I have a proteomics time-series study with 4 time points. My conditons are healthy untreated, healthy treated, disease untreated and disease treated. The thing is I suspect there might be some batch effect going on since I have found significative differences among a few protein time points in my healthy untreated controls.
However, since my batches coincide with the time points I don't know whether it would be possible to remove that batch effect. I would really appreciate your help on this!
I performed a clustered heatmap and PCA for all samples and the different timepoints did not group together. However, my doubts come from another clustered heatmap where I represented protein means across samples for every combination of conditions (including timepoints), that is: healthy trated T1, heatlhy treated T2, ... disease untreated T1, ... disease untreated T4. In that heatmap, time points clustered together almos perfectly. Is that a correct approach?
And yes, samples within each timepoint are more similar than the same treatment between timepoints.
About the experimental setup, timepoints were 3 months appart, first one being pre-treatment, I can't think of any other variable which could be causing those changes.
It's an inevitable batch. You cannot correct for it. Best thing experimentally would be to do minimal processing on the specimen upon harvest, freeze and process when all samples are available. For computational batch correction there is nothing I see that can be done, other than having a large n, meaning many donors to see what is reproducible. I hope the setup is paired so you only basically compare within donor across time rather than across timepoints without pairing. Pairing is much more powerful than non-pairing.
I understand, and yes, my samples are paired. So the seasonal differences are not correctable, but I can stil test for differences by comparing case and control time differences, am I right?

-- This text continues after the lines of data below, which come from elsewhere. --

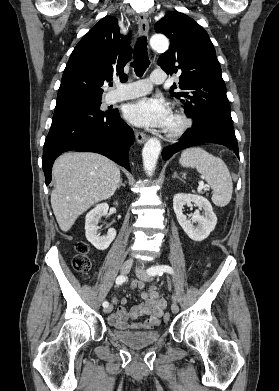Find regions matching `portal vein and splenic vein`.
I'll return each mask as SVG.
<instances>
[{"instance_id": "18ae733b", "label": "portal vein and splenic vein", "mask_w": 279, "mask_h": 391, "mask_svg": "<svg viewBox=\"0 0 279 391\" xmlns=\"http://www.w3.org/2000/svg\"><path fill=\"white\" fill-rule=\"evenodd\" d=\"M205 187H206V186L204 185V183H203V182H200V183H199V186H198V188H197V191H198V192H201L203 189H205Z\"/></svg>"}]
</instances>
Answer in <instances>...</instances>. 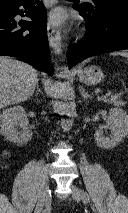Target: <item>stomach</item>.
Returning <instances> with one entry per match:
<instances>
[{
    "label": "stomach",
    "instance_id": "stomach-1",
    "mask_svg": "<svg viewBox=\"0 0 128 213\" xmlns=\"http://www.w3.org/2000/svg\"><path fill=\"white\" fill-rule=\"evenodd\" d=\"M77 75L79 80L87 85H96L104 78L102 70L97 66L79 68Z\"/></svg>",
    "mask_w": 128,
    "mask_h": 213
}]
</instances>
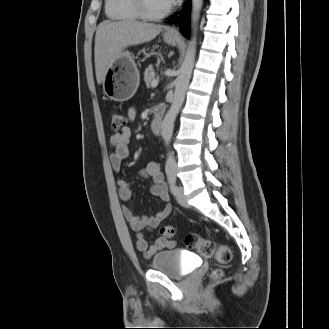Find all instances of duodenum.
<instances>
[{"label":"duodenum","mask_w":329,"mask_h":329,"mask_svg":"<svg viewBox=\"0 0 329 329\" xmlns=\"http://www.w3.org/2000/svg\"><path fill=\"white\" fill-rule=\"evenodd\" d=\"M163 117L164 108L156 107L151 121V129L155 134H159L162 131Z\"/></svg>","instance_id":"410a0bca"}]
</instances>
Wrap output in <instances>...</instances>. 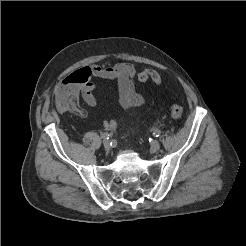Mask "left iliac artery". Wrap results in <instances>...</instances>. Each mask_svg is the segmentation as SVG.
<instances>
[{"label":"left iliac artery","instance_id":"44dca946","mask_svg":"<svg viewBox=\"0 0 246 246\" xmlns=\"http://www.w3.org/2000/svg\"><path fill=\"white\" fill-rule=\"evenodd\" d=\"M161 134V131L159 129H156L154 132H153V136L155 137H159Z\"/></svg>","mask_w":246,"mask_h":246}]
</instances>
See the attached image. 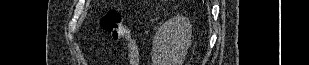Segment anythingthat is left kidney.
Instances as JSON below:
<instances>
[{"instance_id": "5707ae66", "label": "left kidney", "mask_w": 309, "mask_h": 65, "mask_svg": "<svg viewBox=\"0 0 309 65\" xmlns=\"http://www.w3.org/2000/svg\"><path fill=\"white\" fill-rule=\"evenodd\" d=\"M191 23L176 15L163 23L156 32L152 46V65H183L191 45Z\"/></svg>"}]
</instances>
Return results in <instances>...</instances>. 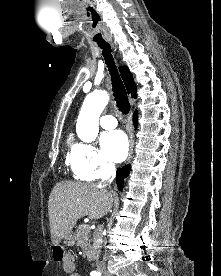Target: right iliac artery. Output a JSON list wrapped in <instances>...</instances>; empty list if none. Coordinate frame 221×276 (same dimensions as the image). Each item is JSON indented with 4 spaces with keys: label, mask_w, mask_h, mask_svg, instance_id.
Instances as JSON below:
<instances>
[{
    "label": "right iliac artery",
    "mask_w": 221,
    "mask_h": 276,
    "mask_svg": "<svg viewBox=\"0 0 221 276\" xmlns=\"http://www.w3.org/2000/svg\"><path fill=\"white\" fill-rule=\"evenodd\" d=\"M91 276H101L100 272L92 271Z\"/></svg>",
    "instance_id": "obj_1"
}]
</instances>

If you sampled by season then there is (to me) no other choice than doing it in batches. It's an inevitable batch. It's paired, so that's great and increases power a lot. There is literature that was published high doing seasonal RNA-seq (Nat. Comm 2018, I don't recall the first author) with such a setup. I would go ahead and see what comes out and whether it makes sense. I would say as long as libraries have been prepped the same time (so after collecting all samples) it is the best you can do. Theoretically yes, the harvest timepoints are the same as batch so it's of course confounded, but for such a time-series setup, you cannot avoid it.
Got it. Thank you so much! That was a lot of help.